Authors: James Walker, Moein Khajehnejad, Adeel Razi

Presenting author: James Walker

Presentation type: Flash talk at SNUFA 2024 online workshop (5-6 Nov 2024)

Abstract

The surrogate gradient method has emerged as a pivotal technique for training Spiking Neural Networks (SNNs), effectively addressing the challenge of non-differentiable spiking activations by replacing them with smooth approximations. Despite its empirical success and state-of-the-art performance, its theoretical foundations remain relatively underexplored.

In this work, we reframe learning in SNNs as a causal inference problem, interpreting gradient computation as estimating the causal effect of network parameters on the loss function. By applying causal inference techniques, including instrumental variables and the backdoor criterion, we demonstrate parallels between these methods and established gradient estimation approaches, such as the REINFORCE algorithm.

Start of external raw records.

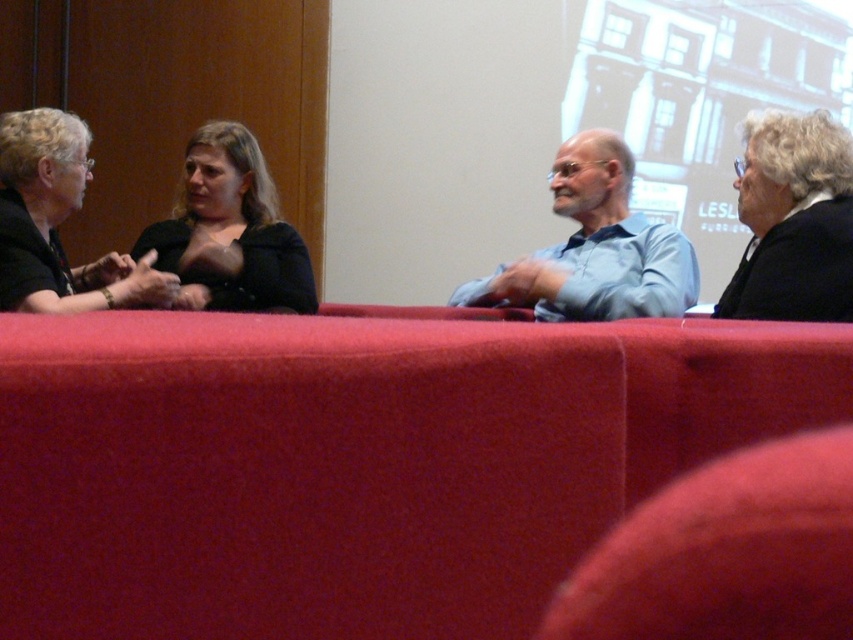 Question: Can you confirm if light blue shirt at center is positioned to the left of matte black jacket at left?

Choices:
 (A) no
 (B) yes

Answer: (A)

Question: Which of the following is the farthest from the observer?

Choices:
 (A) (283, 280)
 (B) (0, 304)
 (C) (753, 304)
 (D) (627, 172)

Answer: (D)

Question: Which of the following is the farthest from the observer?

Choices:
 (A) (798, 182)
 (B) (613, 209)
 (C) (230, 301)
 (D) (24, 173)

Answer: (B)

Question: Is black woolen jacket at right above matte black shirt at center?

Choices:
 (A) no
 (B) yes

Answer: (A)

Question: Does light blue shirt at center have a larger size compared to matte black jacket at left?

Choices:
 (A) yes
 (B) no

Answer: (A)

Question: Among these points, which one is nearest to the camera?

Choices:
 (A) (317, 305)
 (B) (798, 314)

Answer: (B) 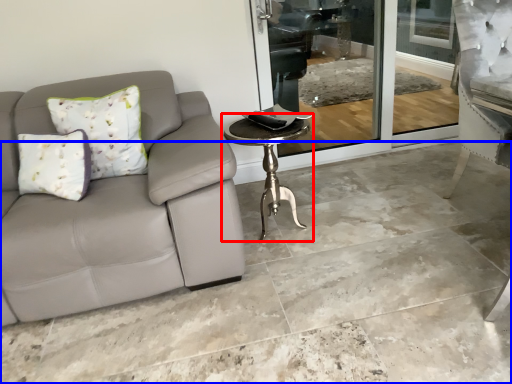 Question: Which object is further to the camera taking this photo, table (highlighted by a red box) or concrete (highlighted by a blue box)?

Choices:
 (A) table
 (B) concrete

Answer: (A) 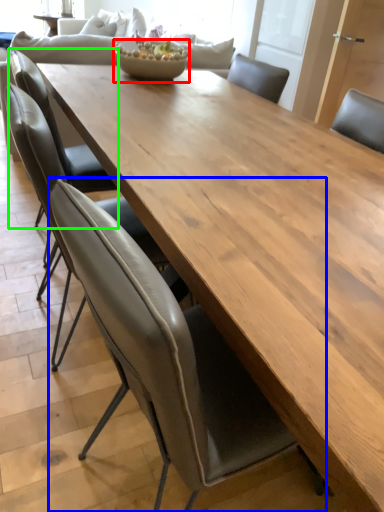 Question: Which object is the closest to the salad bowl (highlighted by a red box)? Choose among these: chair (highlighted by a blue box) or chair (highlighted by a green box).

Choices:
 (A) chair
 (B) chair

Answer: (B) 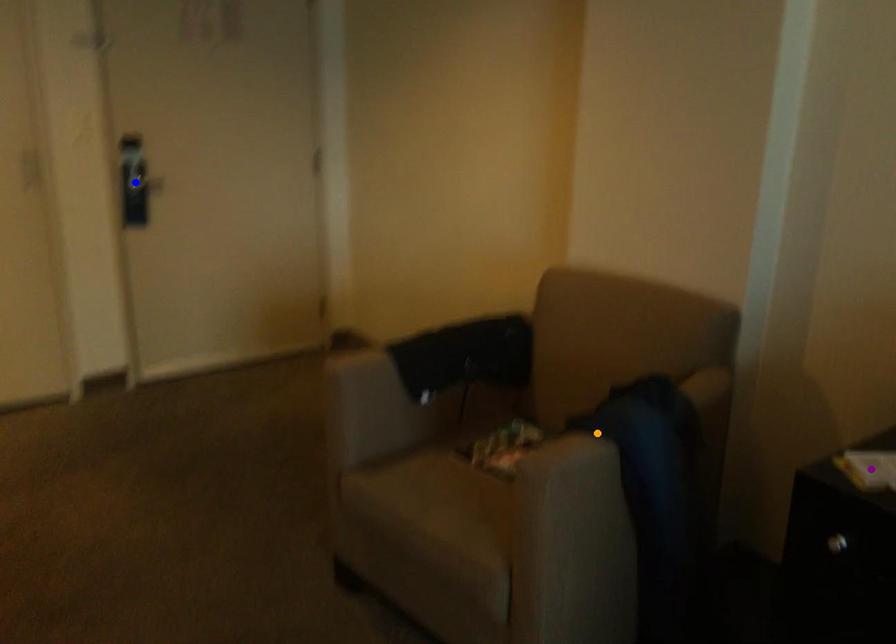 Order these from nearest to farthest:
- purple point
- blue point
- orange point

1. blue point
2. orange point
3. purple point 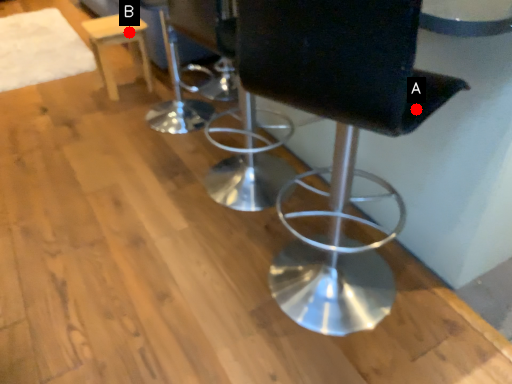 Question: Two points are circled on the image, labeled by A and B beside each circle. Which point is farther to the camera?

Choices:
 (A) A is further
 (B) B is further

Answer: (B) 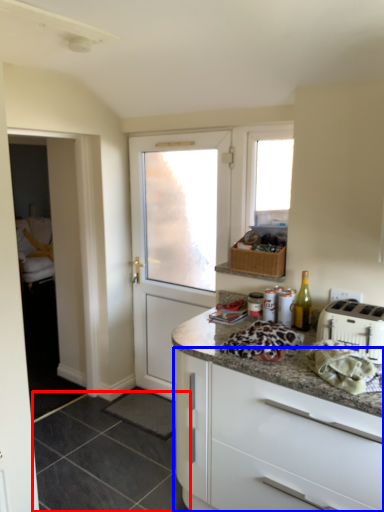 Question: Which of the following is the closest to the observer, tile (highlighted by a red box) or cabinetry (highlighted by a blue box)?

Choices:
 (A) tile
 (B) cabinetry

Answer: (B) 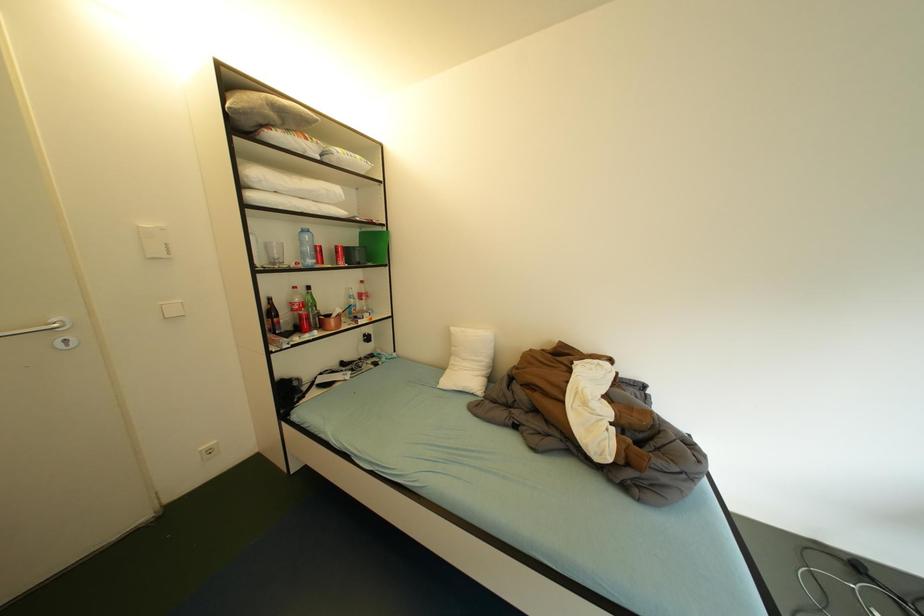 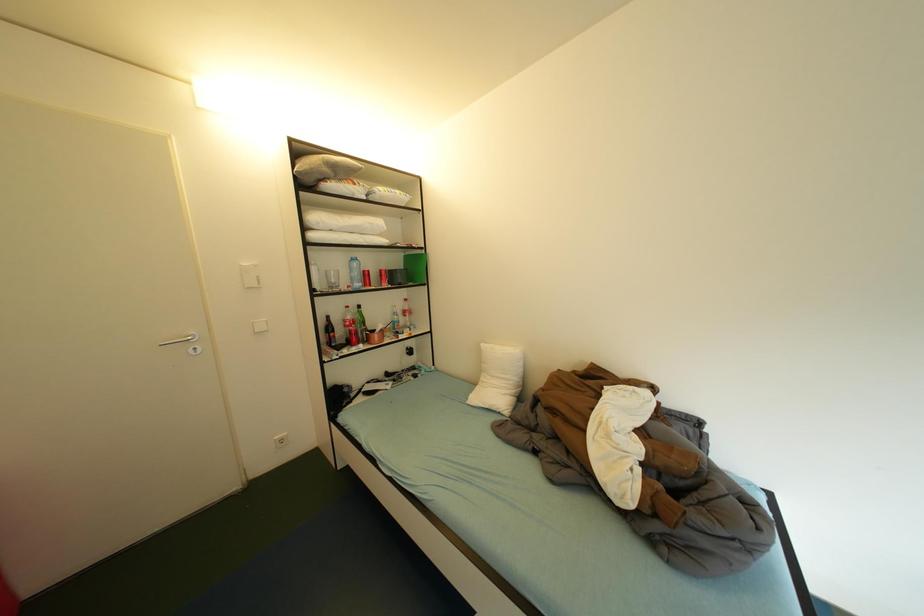 Question: Based on the continuous images, in which direction is the camera rotating? Reply with the corresponding letter.

Choices:
 (A) Left
 (B) Right
 (C) Up
 (D) Down

Answer: (A) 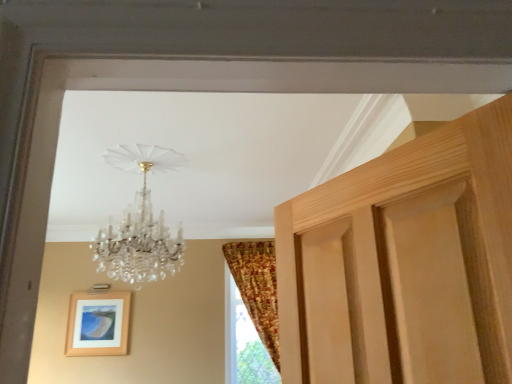 Question: Are patterned fabric curtain at right and crystal glass chandelier at upper center beside each other?

Choices:
 (A) yes
 (B) no

Answer: (B)

Question: Is patterned fabric curtain at right aimed at crystal glass chandelier at upper center?

Choices:
 (A) yes
 (B) no

Answer: (B)

Question: Is patterned fabric curtain at right shorter than crystal glass chandelier at upper center?

Choices:
 (A) yes
 (B) no

Answer: (B)

Question: Can you confirm if patterned fabric curtain at right is taller than crystal glass chandelier at upper center?

Choices:
 (A) no
 (B) yes

Answer: (B)

Question: From a real-world perspective, is patterned fabric curtain at right on crystal glass chandelier at upper center?

Choices:
 (A) no
 (B) yes

Answer: (A)

Question: Is patterned fabric curtain at right wider than crystal glass chandelier at upper center?

Choices:
 (A) yes
 (B) no

Answer: (B)

Question: Can you confirm if patterned fabric curtain at right is shorter than wooden picture frame at lower left?

Choices:
 (A) yes
 (B) no

Answer: (B)

Question: From a real-world perspective, is patterned fabric curtain at right beneath wooden picture frame at lower left?

Choices:
 (A) no
 (B) yes

Answer: (A)

Question: Is patterned fabric curtain at right positioned in front of wooden picture frame at lower left?

Choices:
 (A) yes
 (B) no

Answer: (A)

Question: From the image's perspective, is patterned fabric curtain at right located beneath wooden picture frame at lower left?

Choices:
 (A) no
 (B) yes

Answer: (A)

Question: Can you confirm if patterned fabric curtain at right is thinner than wooden picture frame at lower left?

Choices:
 (A) no
 (B) yes

Answer: (A)

Question: Is there a large distance between patterned fabric curtain at right and wooden picture frame at lower left?

Choices:
 (A) no
 (B) yes

Answer: (B)

Question: From a real-world perspective, is wooden picture frame at lower left on crystal glass chandelier at upper center?

Choices:
 (A) yes
 (B) no

Answer: (B) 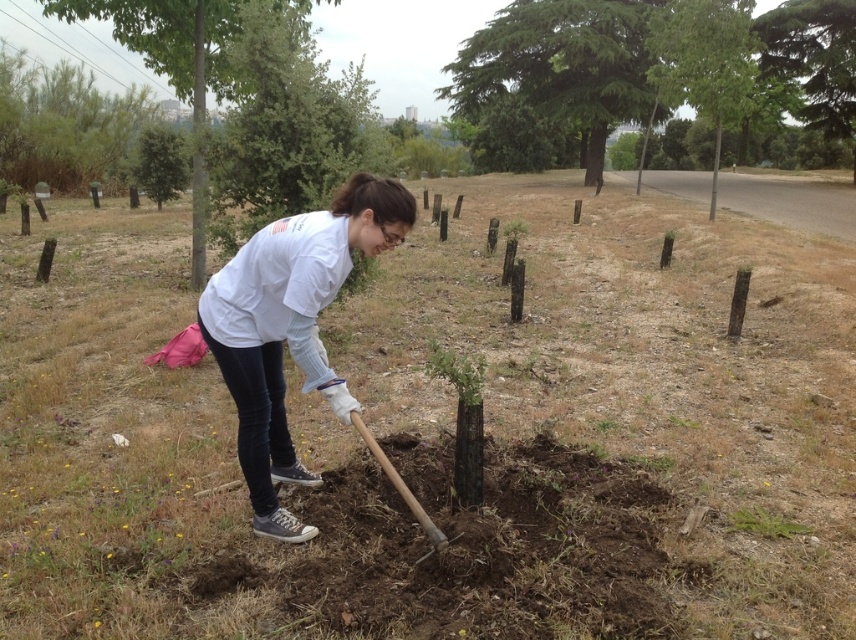 From the picture: Based on the scene description, which tree is wider, the green textured tree at upper center or the green leafy tree at upper left?

The green textured tree at upper center might be wider than the green leafy tree at upper left according to the description.

You are a gardener assessing the planting area. Which object has a greater width between the green textured tree at upper center and the wooden shovel at center?

The green textured tree at upper center has a greater width than the wooden shovel at center. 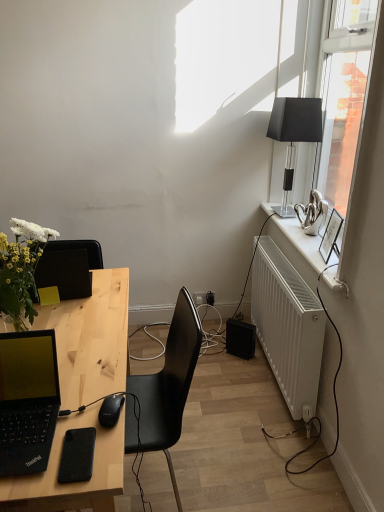 Question: Does natural wood desk at center have a lesser width compared to white matte radiator at right?

Choices:
 (A) yes
 (B) no

Answer: (B)

Question: Is natural wood desk at center shorter than white matte radiator at right?

Choices:
 (A) yes
 (B) no

Answer: (B)

Question: Is natural wood desk at center at the left side of white matte radiator at right?

Choices:
 (A) yes
 (B) no

Answer: (A)

Question: Is natural wood desk at center bigger than white matte radiator at right?

Choices:
 (A) no
 (B) yes

Answer: (B)

Question: Can you confirm if natural wood desk at center is wider than white matte radiator at right?

Choices:
 (A) no
 (B) yes

Answer: (B)

Question: From a real-world perspective, is natural wood desk at center positioned under white matte radiator at right based on gravity?

Choices:
 (A) yes
 (B) no

Answer: (B)

Question: Considering the relative sizes of black matte mouse at lower left and black matte laptop at left in the image provided, is black matte mouse at lower left taller than black matte laptop at left?

Choices:
 (A) no
 (B) yes

Answer: (A)

Question: Is black matte mouse at lower left next to black matte laptop at left?

Choices:
 (A) no
 (B) yes

Answer: (A)

Question: Is black matte mouse at lower left positioned with its back to black matte laptop at left?

Choices:
 (A) no
 (B) yes

Answer: (A)

Question: Is black matte mouse at lower left to the left of black matte laptop at left from the viewer's perspective?

Choices:
 (A) yes
 (B) no

Answer: (B)

Question: From a real-world perspective, is black matte mouse at lower left located beneath black matte laptop at left?

Choices:
 (A) no
 (B) yes

Answer: (B)

Question: Could you tell me if black matte mouse at lower left is turned towards black matte laptop at left?

Choices:
 (A) no
 (B) yes

Answer: (A)

Question: Can you confirm if black matte phone at lower left is smaller than transparent glass window at upper right?

Choices:
 (A) no
 (B) yes

Answer: (B) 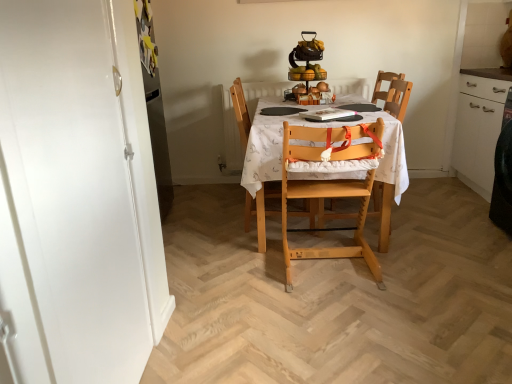 Locate an element on the screen. free point below light wood highchair at center, which is counted as the second chair, starting from the left (from a real-world perspective) is located at coordinates (332, 266). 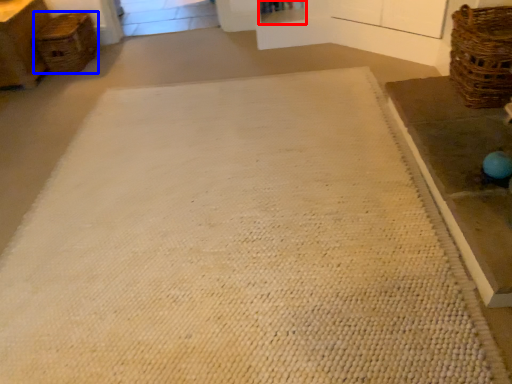 Question: Which object is further to the camera taking this photo, shelf (highlighted by a red box) or basket (highlighted by a blue box)?

Choices:
 (A) shelf
 (B) basket

Answer: (A)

We next investigate how the causal effect of any given neuron on the loss can be informed by the causal effect of connected downstream neurons on the loss, using causal inference techniques akin to the front-door criterion. The existence of multiple causal pathways between neurons and the loss function introduces confounding issues, as interactions within the network can obscure the direct impact of individual neurons on the loss. We show that the natural solution to this issue is to introduce independent noise perturbations to neurons in the network, enabling the propagation of approximate unconfounded causal effects throughout the network. Importantly, applying a linear approximation to this technique results in a learning algorithm equivalent to the surrogate gradient method, providing a novel theoretical perspective on this method.

This causal inference perspective not only deepens our theoretical understanding of the surrogate gradient method but also offers practical guidance for selecting and designing surrogate functions. Our findings contribute to a stronger conceptual foundation for SNN training and open new avenues for more effective, causally informed learning strategies.